_Task description_
Go over the lines below, and when one contains the word "EQUIP", copy it.

[Stored data]
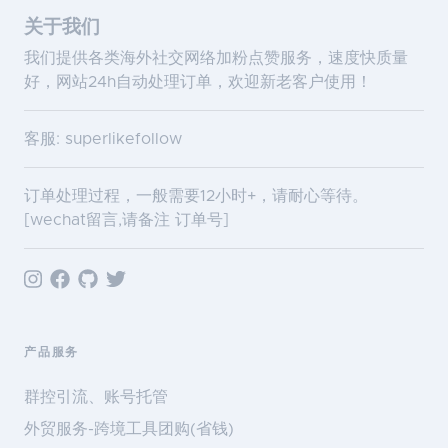
关于我们
我们提供各类海外社交网络加粉点赞服务，速度快质量
好，网站24h自动处理订单，欢迎新老客户使用！
客服: superlikefollow
订单处理过程，一般需要12小时+，请耐心等待。
[wechat留言,请备注 订单号]
产品服务
群控引流、账号托管
外贸服务-跨境工具团购(省钱)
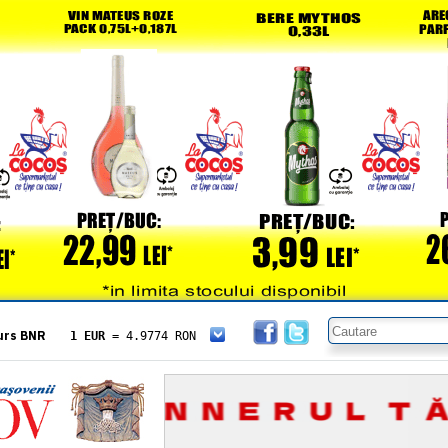
urs BNR
1 EUR
= 4.9774 RON
1 USD
= 4.3833 RON
1 GBP
= 5.8304 RON
1 XAU
= 464.4611 RON
1 AED
= 1.1933 RON
1 AUD
= 2.7957 RON
1 BGN
= 2.5449 RON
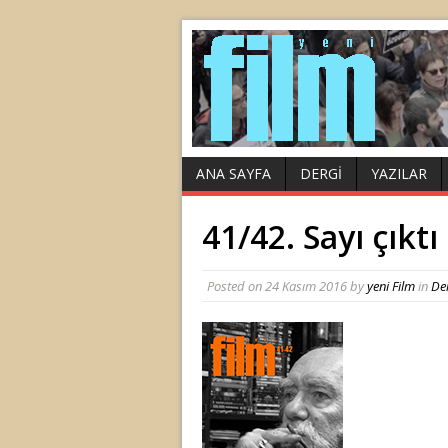
ANA SAYFA
DERGI
YAZILAR
41/42. Sayı çıktı
Posted on
24 Kasım 2016
by
yeni Film
in
De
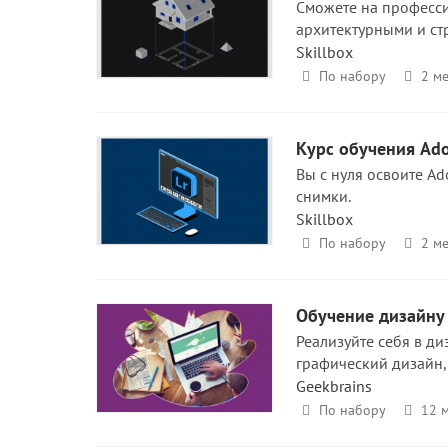
Сможете на професси
архитектурными и ст
Skillbox
По набору
2 ме
Курс обучения Ado
Вы c нуля освоите Ad
снимки.
Skillbox
По набору
2 ме
Обучение дизайну
Реализуйте себя в д
графический дизайн,
Geekbrains
По набору
12 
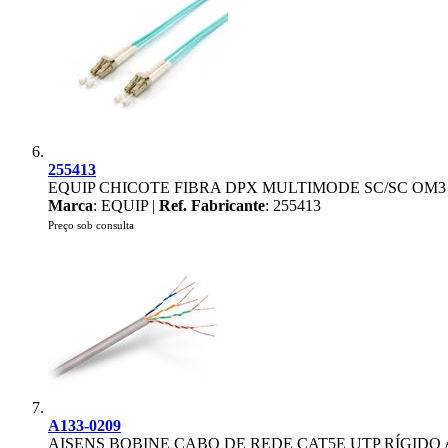
255413
EQUIP CHICOTE FIBRA DPX MULTIMODE SC/SC OM3
Marca
: EQUIP |
Ref. Fabricante
: 255413
Preço sob consulta
A133-0209
AISENS BOBINE CABO DE REDE CAT5E UTP RÍGIDO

_Answer area_
EQUIP CHICOTE FIBRA DPX MULTIMODE SC/SC OM3
: EQUIP |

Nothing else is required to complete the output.